I want to throw out some ideas and a story that might point to ways our reality might be shifted.  This is not an exhaustive list.  Let the parable work through your reality and shift it.

Do we always understand good and evil clearly and the way God does?  The answer to that is simply no.  Most of the time we do not understand it that clearly.  Our understanding is shaped by our history and our culture as James R. Lowell pointed out it so well in his poem Once to Every Man and Nation:  “New occasions teach new duties, time makes ancient good uncouth”.  And then sometimes new occasions and new times do not.  I will let you put your own list together.

We as humans have a long well established nearly universal habit of judging prematurely.  When Jenner introduced the concept of vaccinations, scathing condemnation was heaped upon him.  It is estimated that nearly 100 million lives have been saved because of him.  When the board of the St. Thomas Church in Leipzig had to hire J.S. Bach as their organist and choir master because their first choice turned them down, they lamented that they had had to hire a second rate composer.

Related to the above is the issue of unintended consequences.  Have you ever read a list of the predictions that have been made about the future?  They are fun to read.  We seldom have a clue.  When Dwight Eisenhower started the interstate highway system, he wanted to create the means for evacuating densely populated areas quickly in case of a disaster.  Well we have thousands and thousands of miles of interstates today, and we cannot evacuate highly populated areas much more quickly today than we could then.  On the other hand, I doubt he could have seen the suburban sprawl that they would create, or the proliferation of cars or the weakening of public transportation.  The truth is we seldom see clearly the consequences of a development or action in individual lives or society until long after the fact.

When I look at the church and world today and then look at history, I wonder what future generations will say about the issues that so bitterly divide us?  How will things be judged?  I suspect that we come closer to where Jesus wants us by truly loving and listening to one another rather than by condemning one another and being so sure we have the answer to what God wants.

You cannot injure, weed out or punish only one person.  When you injure, weed out or punish one, you affect others.  I refer you to John Donne’s poem For Whom the Bell Tolls.

Jesus said a lot about sinners judging sinners.  He said something about taking the log out of your own eye before taking the spec from the other’s eye.

Here is a wonderful story that throws some light on all of this.  In his book, The Road to Daybreak, Henri Nouwen recounts it.  A four year old girl found a dead sparrow in front of the living room window.  The little bird had killed itself by flying into the window glass.  When she saw it, she was both deeply disturbed and greatly intrigued.  She asked her father, “Where is the bird now?”  Her father said he did not know.  She then asked where it was now, and he said that all birds return to the earth.  The little girl wanted to bury the bird so the family got a box and gathered to bury it.  After it was buried, her father asked if she wanted to pray.  “Yes” she said.  Telling her sister to bow her head and fold her hands, she prayed: “Dear God, we have buried this little sparrow.  Now you be good to her—or I will kill you.  Amen.”

Nouwen said that that story told so much about the human heart—compassionate, but cruel and ready to kill when threatened.

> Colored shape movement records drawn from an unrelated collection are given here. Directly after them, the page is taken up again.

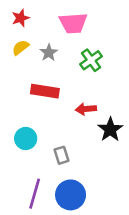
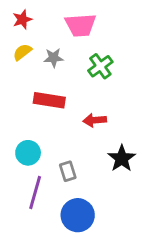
gray star: (49, 53) -> (54, 58), turned 30
black star: (110, 130) -> (122, 158), moved
purple line: (35, 194) -> (35, 193), moved

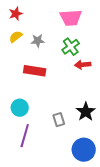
pink trapezoid: (81, 25) -> (71, 18), moved
red arrow: (95, 120) -> (83, 65), moved
gray rectangle: (68, 171) -> (59, 120), moved
blue circle: (78, 215) -> (84, 150), moved

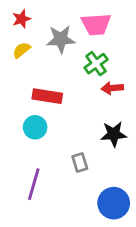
gray star: (38, 41) -> (61, 39), moved, size x1.5
cyan circle: (20, 108) -> (35, 127), moved
black star: (86, 112) -> (114, 134), moved, turned 30

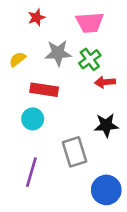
red star: (22, 19) -> (36, 17), moved
gray star: (61, 39) -> (58, 53), moved
yellow semicircle: (22, 50) -> (17, 59), moved
gray rectangle: (80, 163) -> (75, 152), size x1.6

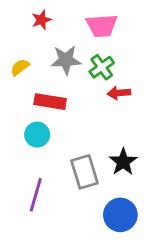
black star: (106, 125) -> (123, 162), moved, turned -30

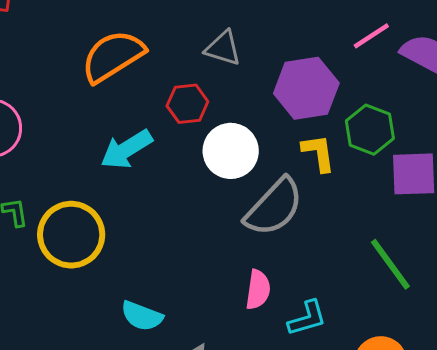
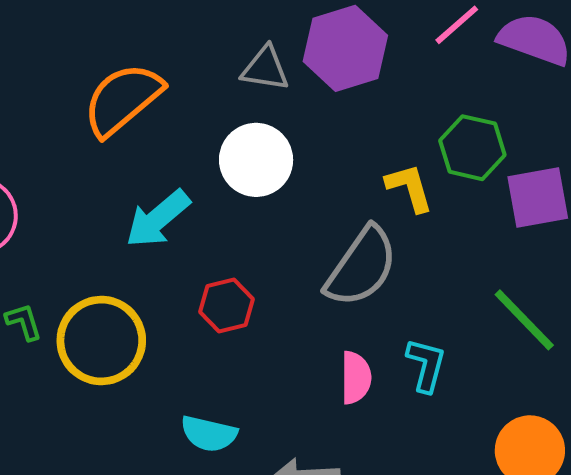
purple hexagon: (306, 88) -> (345, 48), moved
red hexagon: (187, 104) -> (226, 305), moved
white circle: (231, 151) -> (256, 160), moved
cyan L-shape: (307, 318) -> (426, 365), moved, turned -51

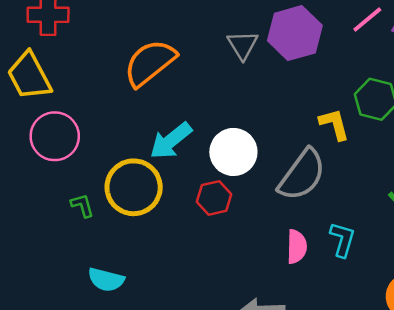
gray triangle: (265, 69) -> (243, 45), turned 48
white circle: (256, 160) -> (233, 152), moved
yellow circle: (101, 341) -> (134, 187), moved
cyan semicircle: (209, 434) -> (106, 280), moved

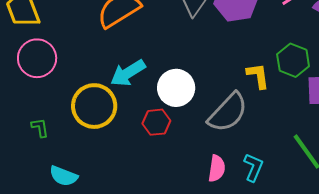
green L-shape: (82, 206) -> (40, 128), moved

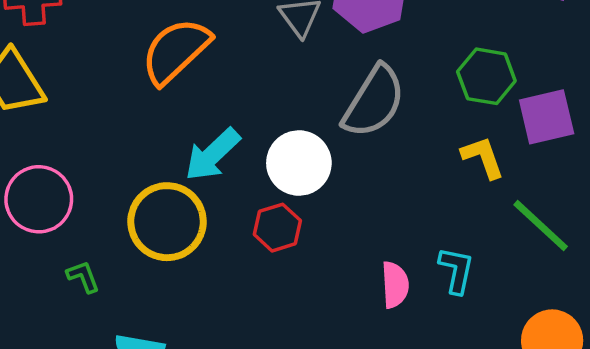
pink circle: (37, 58) -> (39, 199), moved
yellow L-shape: (258, 76) -> (483, 157), moved
gray semicircle: (228, 112) -> (374, 101), moved

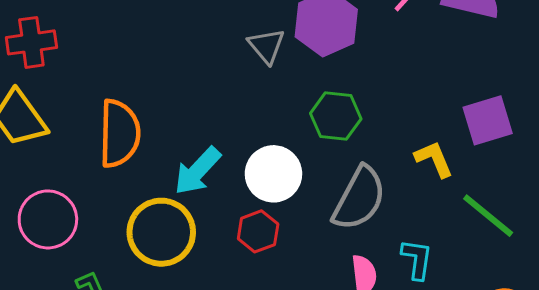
orange semicircle: (176, 51) -> (119, 133), moved, turned 138
green hexagon: (486, 76) -> (336, 116), moved
gray semicircle: (374, 101) -> (359, 198), moved

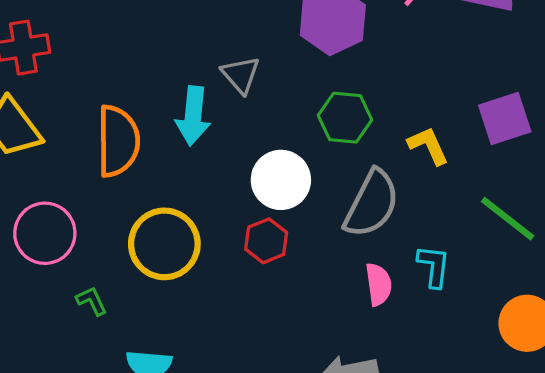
gray triangle: (266, 46) -> (241, 75), moved
yellow L-shape: (434, 159) -> (428, 146), moved
cyan arrow: (197, 171) -> (193, 116), moved, turned -36

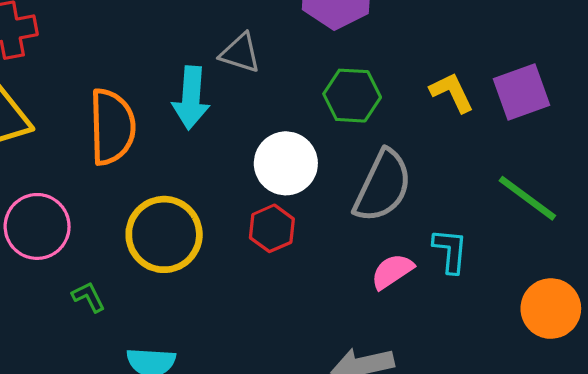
gray triangle: (241, 75) -> (240, 53), turned -30
yellow L-shape: (428, 146) -> (452, 92), moved
pink semicircle: (379, 284) -> (392, 271), turned -114

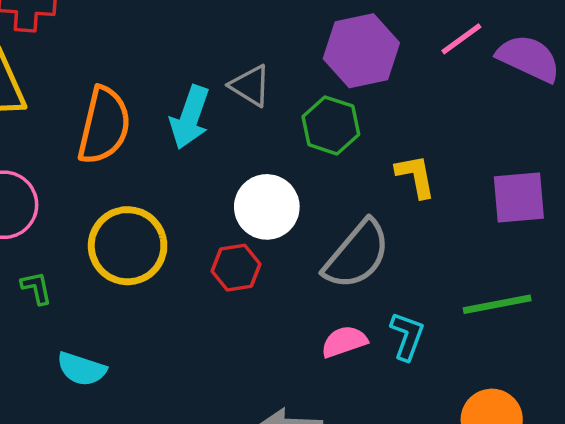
yellow L-shape: (452, 92) -> (416, 176), moved
green hexagon: (352, 96) -> (331, 125), moved
green line: (527, 198) -> (497, 304), turned -62

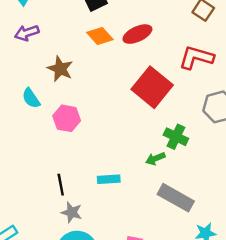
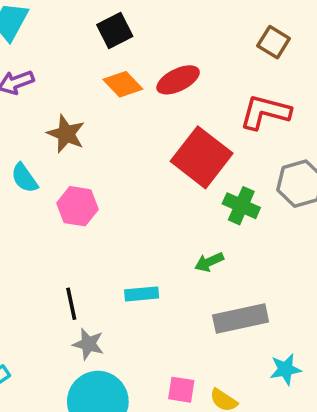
green cross: (176, 137) -> (241, 206), moved
gray rectangle: (176, 198) -> (241, 318), turned -40

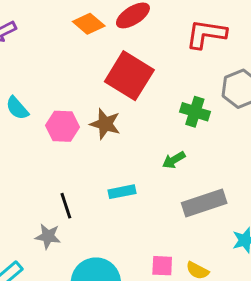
brown star: (66, 134) -> (105, 124), moved
red square: (202, 157) -> (129, 76), moved
gray star: (88, 344) -> (48, 236), moved

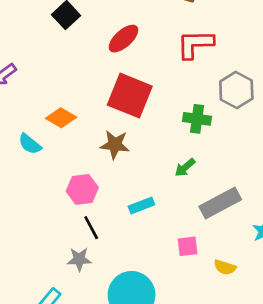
orange diamond: (89, 24) -> (61, 118), moved
pink hexagon: (63, 126) -> (82, 189), moved
pink square: (162, 266) -> (188, 246), moved

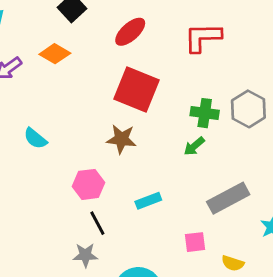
gray hexagon: (236, 90) -> (248, 109), moved
orange diamond: (61, 118) -> (55, 54), moved
green arrow: (185, 167) -> (194, 146), moved

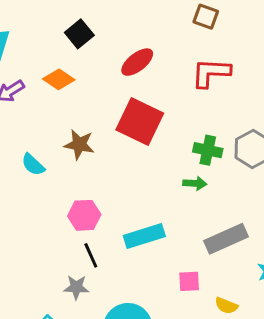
brown star: (121, 139) -> (79, 144), moved
green arrow: (194, 146) -> (195, 183), turned -140
cyan rectangle: (148, 201) -> (144, 236), size x1.5

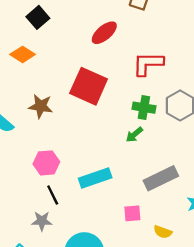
red ellipse: (137, 62) -> (104, 33), moved
red L-shape: (211, 73) -> (148, 64), moved
green arrow: (195, 183) -> (134, 135), turned 138

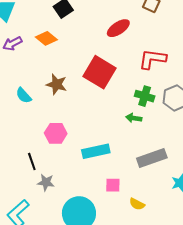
green arrow: (134, 135) -> (134, 118), turned 42
black line: (53, 195) -> (32, 161), moved
pink square: (132, 213) -> (113, 185), moved
yellow semicircle: (163, 232) -> (137, 204), moved

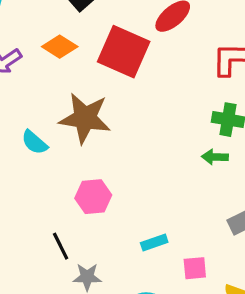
red square: (99, 72) -> (124, 52), moved
brown star: (57, 84) -> (85, 118), size x1.5
cyan rectangle: (96, 151) -> (154, 242), moved, size x0.6

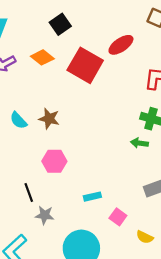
brown star: (85, 118) -> (49, 119), moved, size x0.6
pink square: (195, 268) -> (118, 217), turned 35

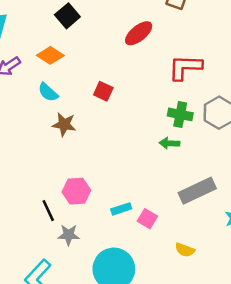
red square: (85, 65) -> (103, 91), moved, size x0.5
cyan semicircle: (18, 120) -> (48, 92), moved
pink hexagon: (54, 161) -> (76, 191), moved
pink square: (118, 217) -> (147, 219), moved

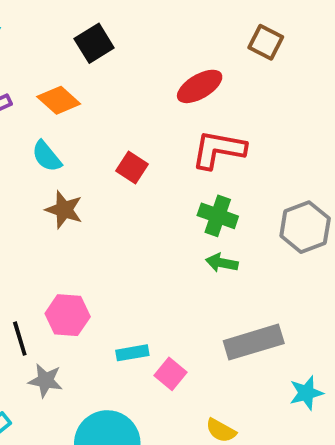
red L-shape: (185, 67) -> (219, 150), moved
green cross: (180, 114) -> (218, 216), moved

Blaise Pascal commented on the human tendency evil to slip into even the best of qualities in this way:  “Discourses on humility are sources of pride to the vain.  Few men speak humbly of humility.”

When we look truly at our own hearts what do we see?  How do we handle the weeds?

Is this the last word on good and evil, and what we are to do about it?  No.

But let this parable enter your reality and upend it just a bit.